A/N: Okay, screw author's note


4

Standing around with your jaw open is a perfect way to look like an idiot. I was still willing to believe it was a trick of the light, but as he folded his arms and took a step back, that seemed more and more unlikely. My father made a gruff noise that sounded an awful lot like "this was a mistake", but I couldn't be sure.

I heard Loki coming up behind me and quickly slipped through the door and shut it. What are you doing? As if this is any less awkward!

My father hesitated and I tried to break the silence with as innocent a question I could pose: "What are you doing here?"
"Came to see how you were holdin' up," he nodded.
And why shouldn't he turn up at the door step of his unsucceful daughter's run-down and poorly kept shack to size up all the lost opportunities she had to her name? That was believable. Of course he wanted a glimpse of just how sadly I was faring in life, to reinforce his idea of me - the lazy dimwitted second child who would never amount to nothing. I began fighting back the tears I knew were coming. And all this after just eight words? Don't be pathetic, suck it up.
"I'm doing just fine," I said, summoning the most level voice I had. "I have a house and a job and - and," I coughed, "and friends here. I'm doing fine. Not five-star, but decently, if you ask me, and you did."
Gregory McAllister's eyes shone with a kind of depth I had never seen, a falter, two eyebrows pulling together in confusion, "Paton, what are you-"
"This is what it's always been about, right?" I cut in before he had the chance to call me an idiot or sneer at my lodgings and talk about what could have been. "I know I haven't lived up to all your expectations, Dad, but I'm fending for myself and it suits me fine, so you didn't have to drive all the way here to-"
"I didn't drive, I took the bus," he said hoarsely. There was a tremor in his voice that was uncharacteristic.
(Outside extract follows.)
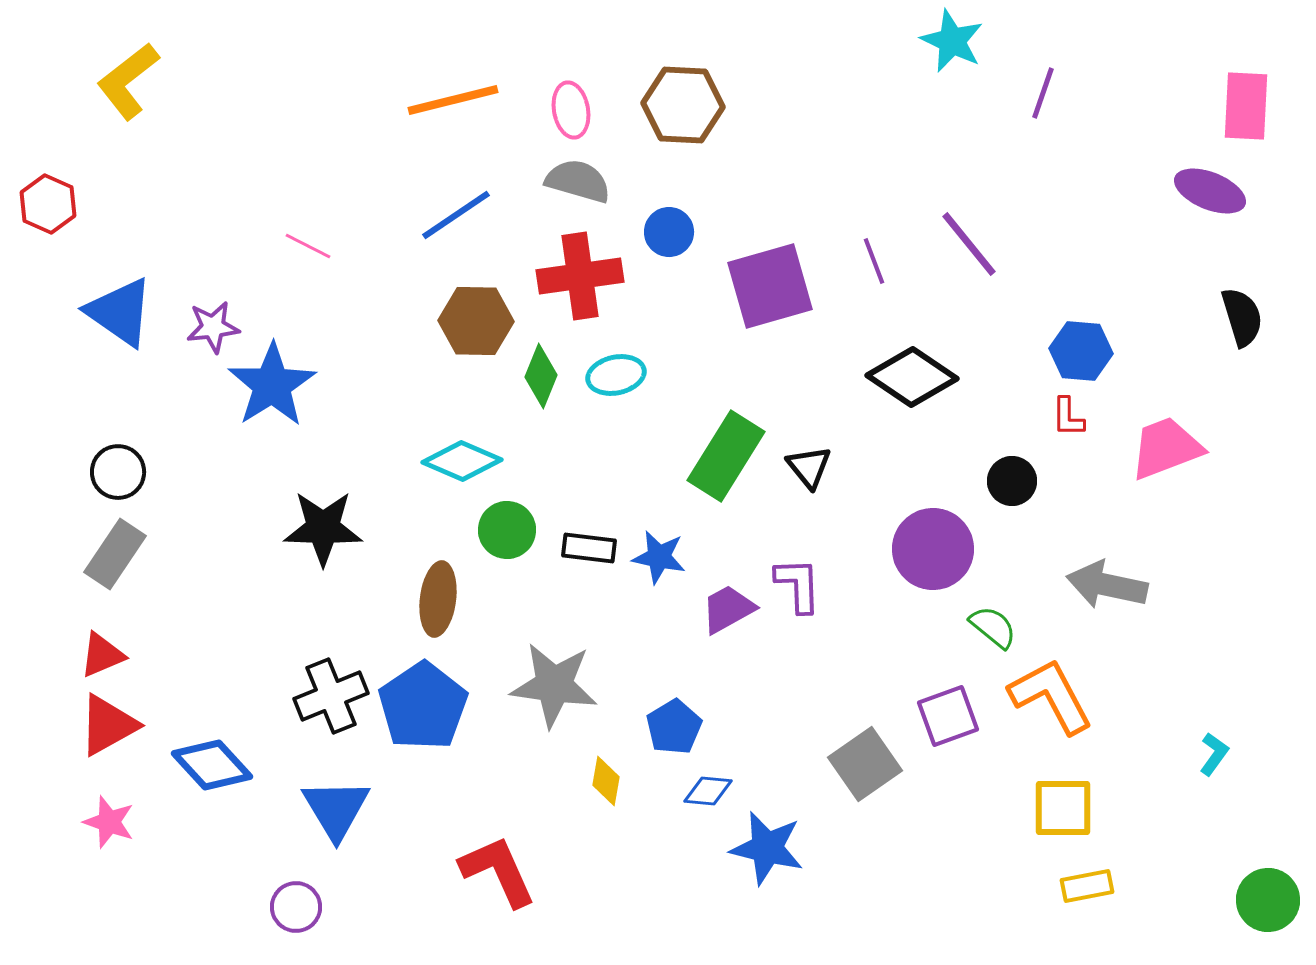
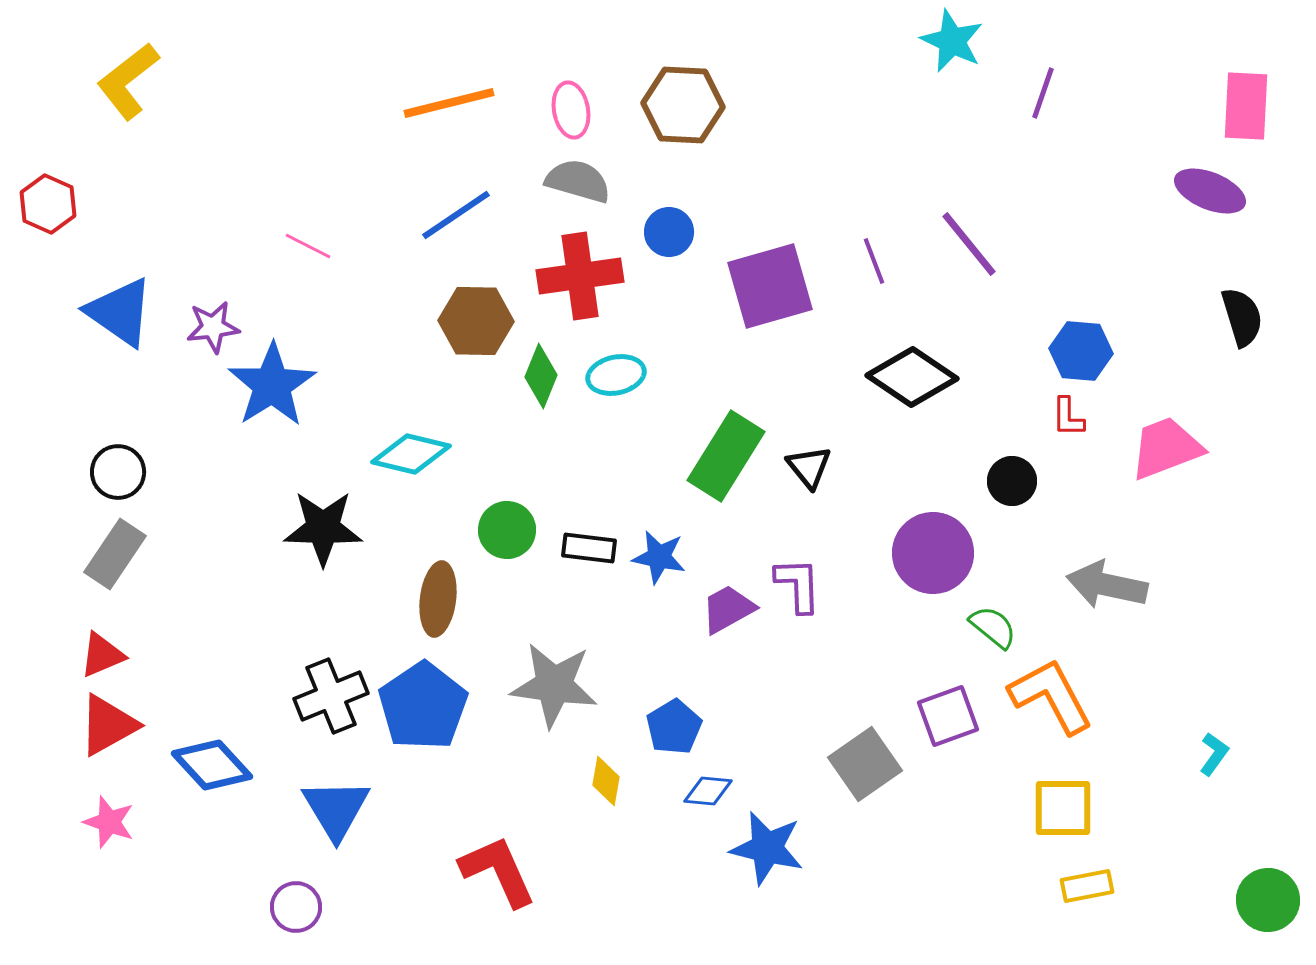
orange line at (453, 100): moved 4 px left, 3 px down
cyan diamond at (462, 461): moved 51 px left, 7 px up; rotated 10 degrees counterclockwise
purple circle at (933, 549): moved 4 px down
My father shook his head and tucked his thumbs into his armpits when he spoke again, "You never heard, did you?"
"Heard what?"
"Your mother," he said slowly, "She's been writing you for ages."
"Yeah, so?"
"She's dead."

I thought I heard a scuffling sound behind the door as I tightened my grip on the handle, but it might have just been the knots inside me vying for better positions in the pit of my stomach.
"What?" I blurted.
"Don't pretend like you didn't hear me," he said, and I could tell he was about to fly into a rage. "She wrote you every single month since she found your goddamn address, do you even bother to read those letters?"
"I don't have-"
"She wrote about everything, the accidents, the chemo, the nurses they would send around to the house."
"I didn't know-"
"We had to sell the car to pay the med bills; mortgage for the house piled up; I'm living at new motels every night, god damn it."
This was probably rock bottom for my dad. He had probably never felt this depressed or alone or out of options in his life. Fat lot of good all his planning and gloating had done him! He loved mom so much, just like he loved Olivia. It must have upset him to no end. And just what kind of daughter are you going to be now, Paton? Begrudging? Forgiving?

"So what do you want me to do about it?" I spat and then stood wrapped in the thickness of the silence, half unable to believe my own words or tone.

He shook his head and began turning around.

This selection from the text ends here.